Jessica Jessica is one of the sweetest women I know. She used to live in the corner of our street, but moved to a different neighborhood about a month ago, but who we still keep in touch with. She is a single mother to two teenage girls – Mel and Ivis. Jessica is one of the most hardworking women here. She works at a food bank and does everything in her power to keep her daughters in one of the most prestigious schools in the city. Her youngest daughter, Ivis suffers from Lupus. At the beginning of this month, we were getting ready to go have dinner at her house, when suddenly I received a phone call from her. As I answered and listened to her, the pain, worry and agony I detected in her voice was so profound. Her daughter had suffered from a crisis and was admitted to the hospital. The way she sobbed, her inability to fully pronounce her words and her desperateness was such a proof of love, a type of love that only Mary knew.
Henri Nouwen writes, “Mary is the mother of the living, the new Eve, the woman who lives deeply in the heart of the Latin American people. She gives hope, inspires the fight for freedom, and challenges us to live with an unconditional trust in God’s love.”

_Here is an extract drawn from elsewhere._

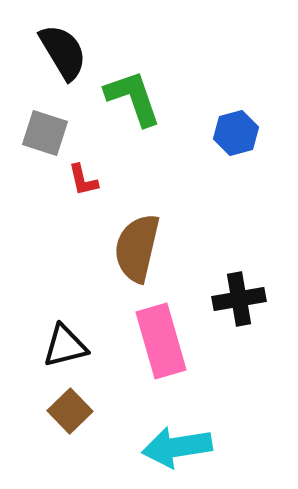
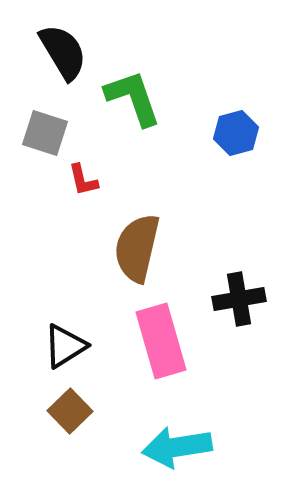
black triangle: rotated 18 degrees counterclockwise
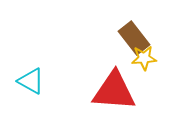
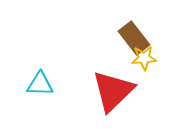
cyan triangle: moved 9 px right, 3 px down; rotated 28 degrees counterclockwise
red triangle: moved 1 px left; rotated 48 degrees counterclockwise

All of the women I mentioned: Katie, Jess, Mattie, Lizzy, Elena, Lucy, Monica, Gloria and Jessica Jessica (and the countless other women who I didn’t mention) give me hope, inspire me and challenge me to trust in God’s love in completely different ways, each through their own stories. These mujeres fuertes have allowed me to come to know Mary in a way like never before and I can’t fully wrap my head around it, but my heart sure does hold on to that tight.
Most Sundays I walk out of mass singing, “Ven con nosotros a caminar, Santa Maria, ven,” and I hadn’t realized that every one of my days, I get to do exactly that… walk side by side with La Virgencita Maria, manifested through the faces and stories of the mujeres fuertes I am coming to know here.
Valeria Garcia is a current Rostro volunteer living and serving in the community of Monte Sinai. Her ministry site placement is at Hogar de Cristo’s Casa de Acogida, a shelter for women and children who have been victims of domestic abuse.